Wednesday, January 23, 2008

The 90s CD Singles Rummage # 1 - Blur

Blur's second single (after the little known 'She's So High') from April 1991 - now worth £25 if you believe this excellent fansite, though personally, as Arthur C. Clarke used to say on Mysterious World, 'I remain sceptical'. Great cover isn't it?

Easy to forget how sniffy the music press were about Blur early on - the view was almost that they were a novelty act, the sound-of-the-moment, not built to last, but this was a big UK chart hit (number 8!) that even a few jaded hacks from the inkies had to admit was quite good.

I saw them that autumn on one of those multi-band NME jamborees and against all expectations they were fast, tight, funny, spunky and punky and thoroughly ripped the place up.

Picking your way through the rather dated 'baggy' arrangements on this now you can hear prototypes of much of what was to come - strong guitar-propelled melodies, the Ray Davies influence on 'Mr Briggs' (and a bit of Syd Barrett on 'Other Way'), the woozy psychedelia of 'Inertia', the mockney pop-thrash of 'I'm All Over'. It all holds up pretty well I think.

Produced by that nice Mr. Stephen Street, who'd done such a splendid job for Mrs Morrissey's boy....

Blur - 'There's No Other Way' (1991)
Blur - 'Inertia' (1991)
Blur - 'Mr.Briggs' (1991)
Blur - 'I'm All Over' (1991)

[Do I play it now? No, but it was good to dust it off]


  1. Very nice. I'll have to have my own mini rummage. CD singles never really took off in the Mick household but I reckon I've got about 40, nearly all from Woolies bargain bin.

  2. I quite like early Blur.....but I really took notice of them when I heard 'Popscene', which I reckon is one of the great 'lost' singles of the era right before Britpop.

    When I hear this particular single, I am reminded of the (unfairly) much-derided Northside...

  3. Feel quite inspired to have a rummage myself. Feel a group post coming on, Mr H.

    Lots of my singles are on *tape* but I know I've got some corkers on CD. Stangelove, anyone?

  4. Let's all just keep using that excellent word 'rummage', only good can come of it.

  5. Followed you across from Crying All The Way To The Chip Shop; thought I'd just say, damn good blog.

    I never much liked Blur before Parklife; some good songs and I wasn't surprised at all when the Mod influences came out of the closet. But it seemed a little too 'considered'; not enough soul.

    Plus I was working in the Virgin Megastore at the time of the first album and it was all Happy Mondays and Pixies and mad dance music for us. Blur were more like a boy band than an indie band at the time...

    These days I'm of the mind that Damon is one of the all time great songwriters that this country has given birth to; he has such a way with a melody.

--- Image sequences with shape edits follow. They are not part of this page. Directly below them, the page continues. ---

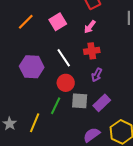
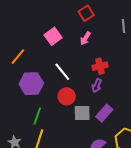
orange line: (26, 22) -> (18, 57), moved
red cross: (92, 51) -> (100, 66), moved
green line: (56, 106) -> (37, 116), moved

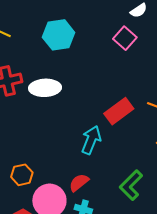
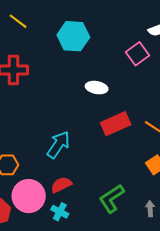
white ellipse: (45, 88) -> (97, 88), moved, size x0.7
cyan arrow: (91, 140) -> (58, 145), moved

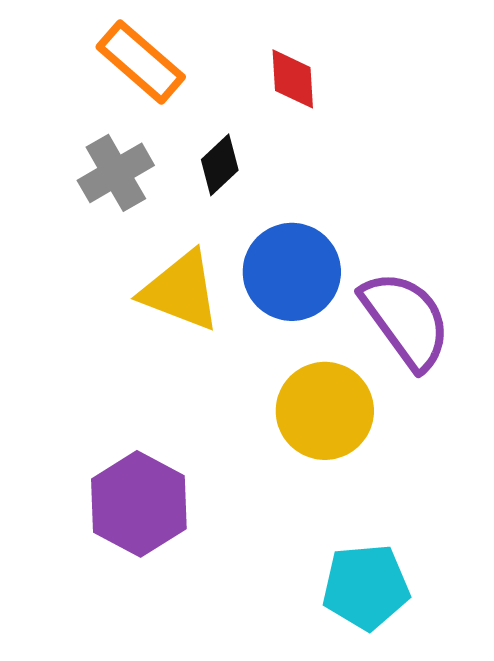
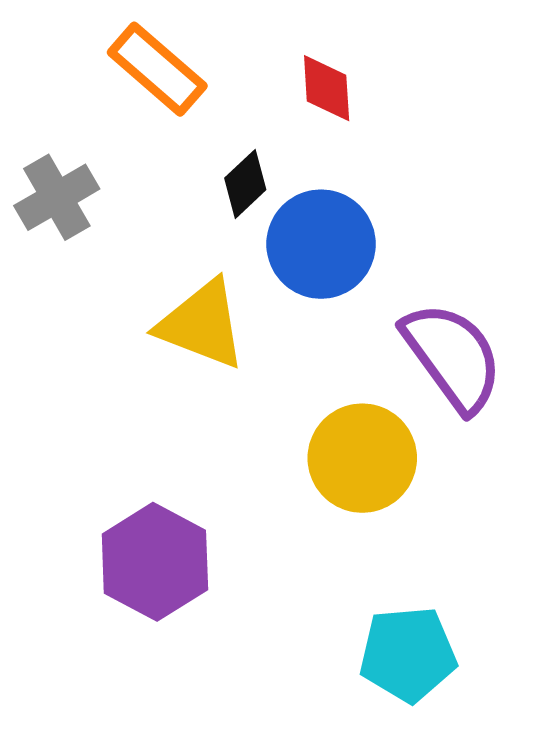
gray cross: (116, 173) -> (57, 197), moved
blue circle: (292, 272) -> (321, 244), moved

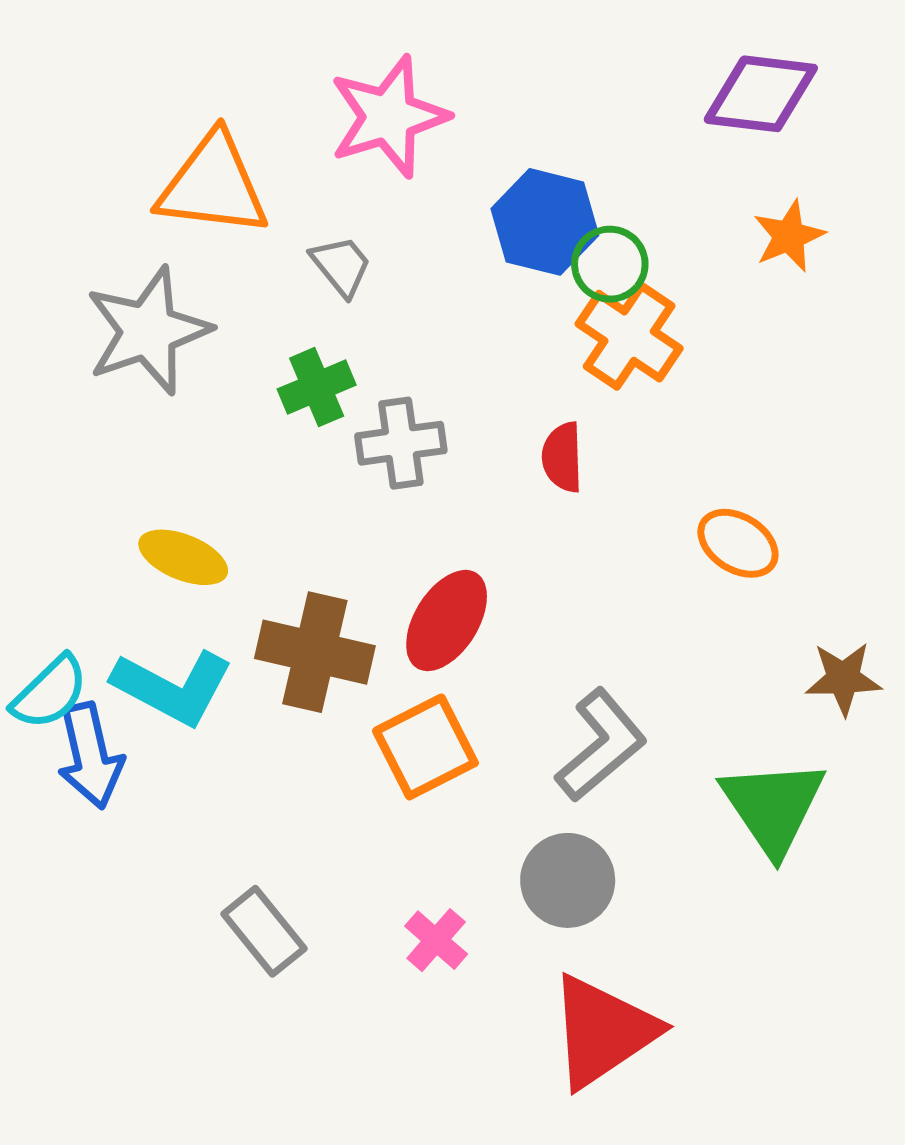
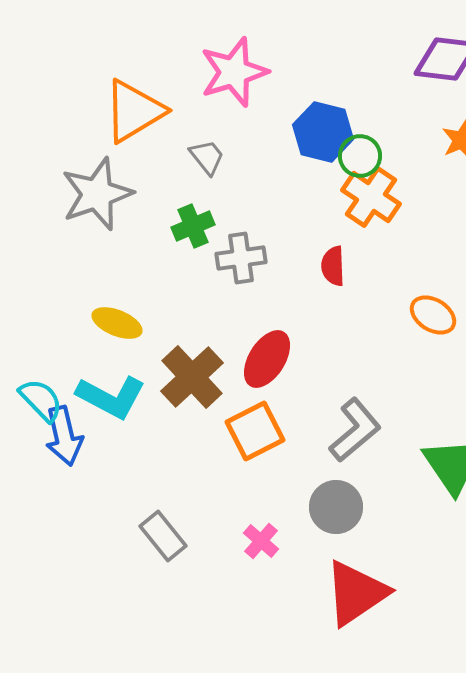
orange triangle: (213, 185) -> (134, 111), turned -38
brown cross: (315, 652) -> (192, 377), turned 34
cyan semicircle: (50, 693) -> (41, 400), turned -90

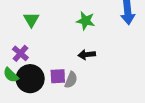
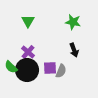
purple cross: (20, 53) -> (28, 52), moved
black arrow: (87, 55) -> (74, 50), turned -104

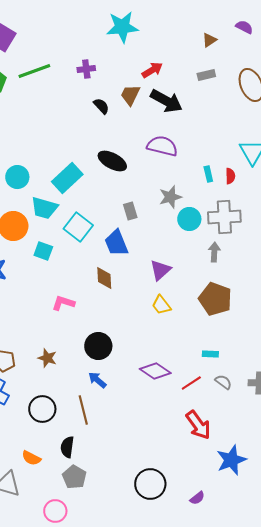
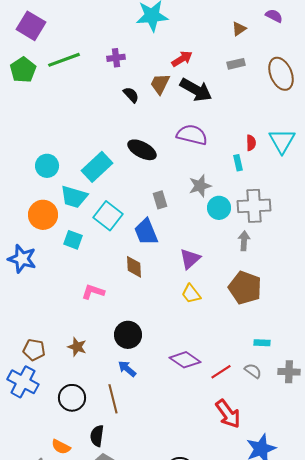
red semicircle: (230, 176) -> (251, 143), moved
cyan rectangle: (210, 354) -> (262, 343), moved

And he's never really stopped experimenting, and doing something that is at least interesting.

    Nothing quite as good as All Mod Cons or Setting Sons though. But really, who has?

  6. Christ I have a colossal pile of these things too. I haven't had the endurance to go through and start fishing about for the good b-sides yet, but some time in early 2009 I might get round to it. Much under-rated, the CD single if you ask me.


  7. Thanks for these, Davy. A reminder of the psychedelic mandate that the '90s ushered in. I saw Blur at a "new bands showcase" sponsored by a radio station in Boston (I forget the call letters) in '91. They memorably left the stage after about half of one song as the singer (Damon?) explained that they were "too drunk to play". Great band, and it's great to hear these early trax. Perhaps the highlight of this particular showcase, for me, was a band called The Real People. I bought their CD. Perhaps I should rummage it out again...

  8. Rummage, rummage, rummage.

    I vaguely remember Real People - couldn't hum one of their tunes though. You should post Emmett.

    Simon, I'm with you on Damon - 'our generation's Bowie'.

  9. Thanks to you (and Mick), I too have had a was great fun.